I was completely innocent about what this habit meant in the larger world around me. So in third grade, if we had a lesson about hermit crabs and I happened to know the scientific name of several different species, the details of their life cycle, the ecology of intertidal zones, that was all good, as far as I could tell.

In fourth grade, that got my face shoved into the dirt or into fences, it got me kicked and spat upon, it got a ring of girls chanting “you’re a scientific martian” at me during recess. Rinse and repeat for the next four grades or so, welcome to the geek subculture. By high school, things changed a bit, the social hierarchies spread out and complicated somewhat, the recognition of where life was tending started to settle in. But in the years where I came home and cried most days after getting hit or bullied, I looked around at the world for some clues about my situation. I don’t think I had to look very hard for evidence that in mainstream American culture kids–and adults–who knew too much were mocked, marginalized, represented as effete, useless and weak.

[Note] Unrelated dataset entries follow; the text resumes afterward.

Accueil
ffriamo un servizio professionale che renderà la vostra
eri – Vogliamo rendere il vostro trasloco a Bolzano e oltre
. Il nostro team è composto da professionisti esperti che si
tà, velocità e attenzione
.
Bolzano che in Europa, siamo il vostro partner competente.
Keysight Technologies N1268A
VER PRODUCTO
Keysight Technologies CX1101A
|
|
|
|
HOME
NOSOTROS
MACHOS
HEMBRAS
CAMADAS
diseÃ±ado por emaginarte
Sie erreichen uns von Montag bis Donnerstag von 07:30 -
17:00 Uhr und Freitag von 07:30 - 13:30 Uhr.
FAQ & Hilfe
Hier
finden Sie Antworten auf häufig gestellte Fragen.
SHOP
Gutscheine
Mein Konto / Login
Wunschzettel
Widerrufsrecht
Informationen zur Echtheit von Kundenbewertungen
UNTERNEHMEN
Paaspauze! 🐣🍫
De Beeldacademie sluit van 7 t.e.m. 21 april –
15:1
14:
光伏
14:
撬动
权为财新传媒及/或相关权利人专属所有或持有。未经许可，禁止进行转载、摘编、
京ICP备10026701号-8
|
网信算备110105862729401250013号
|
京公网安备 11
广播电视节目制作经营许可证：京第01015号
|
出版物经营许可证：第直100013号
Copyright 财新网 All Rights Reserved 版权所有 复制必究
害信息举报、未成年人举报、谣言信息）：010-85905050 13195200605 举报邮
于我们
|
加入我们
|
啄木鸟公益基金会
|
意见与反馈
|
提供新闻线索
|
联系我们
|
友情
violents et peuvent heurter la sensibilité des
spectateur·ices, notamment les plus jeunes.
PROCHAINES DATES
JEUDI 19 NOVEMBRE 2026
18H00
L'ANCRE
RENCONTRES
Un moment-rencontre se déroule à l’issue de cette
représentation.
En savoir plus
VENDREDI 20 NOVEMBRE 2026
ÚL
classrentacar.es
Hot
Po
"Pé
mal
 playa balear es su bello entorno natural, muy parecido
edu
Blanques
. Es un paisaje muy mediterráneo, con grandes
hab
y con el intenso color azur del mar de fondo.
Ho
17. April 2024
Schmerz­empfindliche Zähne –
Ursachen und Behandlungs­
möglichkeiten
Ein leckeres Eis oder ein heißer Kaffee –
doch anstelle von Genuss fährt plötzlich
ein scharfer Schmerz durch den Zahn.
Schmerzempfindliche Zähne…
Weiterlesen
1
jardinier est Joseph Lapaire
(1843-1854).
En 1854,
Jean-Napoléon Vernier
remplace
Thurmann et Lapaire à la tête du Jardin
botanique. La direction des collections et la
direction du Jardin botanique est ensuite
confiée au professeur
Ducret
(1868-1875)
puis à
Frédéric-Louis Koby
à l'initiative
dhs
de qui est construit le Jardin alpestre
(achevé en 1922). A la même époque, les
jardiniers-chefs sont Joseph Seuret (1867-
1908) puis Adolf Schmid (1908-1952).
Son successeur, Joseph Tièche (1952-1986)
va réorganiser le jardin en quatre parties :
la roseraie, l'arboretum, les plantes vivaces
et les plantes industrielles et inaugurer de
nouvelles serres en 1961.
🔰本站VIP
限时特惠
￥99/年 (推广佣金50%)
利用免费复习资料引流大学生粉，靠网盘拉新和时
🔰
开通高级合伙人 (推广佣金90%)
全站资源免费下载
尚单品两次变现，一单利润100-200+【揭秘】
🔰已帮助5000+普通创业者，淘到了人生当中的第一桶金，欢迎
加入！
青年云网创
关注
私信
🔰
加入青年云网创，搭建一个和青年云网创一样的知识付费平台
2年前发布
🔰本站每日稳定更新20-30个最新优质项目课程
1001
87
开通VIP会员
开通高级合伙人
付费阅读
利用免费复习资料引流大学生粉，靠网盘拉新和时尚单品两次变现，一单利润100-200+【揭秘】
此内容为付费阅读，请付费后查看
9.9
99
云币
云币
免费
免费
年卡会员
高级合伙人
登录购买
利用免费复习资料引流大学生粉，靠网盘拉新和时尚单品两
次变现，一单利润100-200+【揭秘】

Yes, this was also the highwater mark of the authority of technocrats: see my other entry for more subtle histories. But the air around me felt poisoned. That’s what so much fantasy and science fiction, especially for children, fed upon, in fact, and why I grew even more attracted to it over time: its protagonists experienced grievance and marginality and usually had special compensatory powers and experiences conferred upon them as a result. But it wasn’t just speculative fiction. When I got to junior high, I started reading more conventional literary work, particularly short stories, and that felt just as much like an induction into a kind of secret garden, a hidden and despised fellowship of readers (adult and adolescent) who enjoyed literature or found history thrilling rather than disparaged it to join in the polite company of one’s peers.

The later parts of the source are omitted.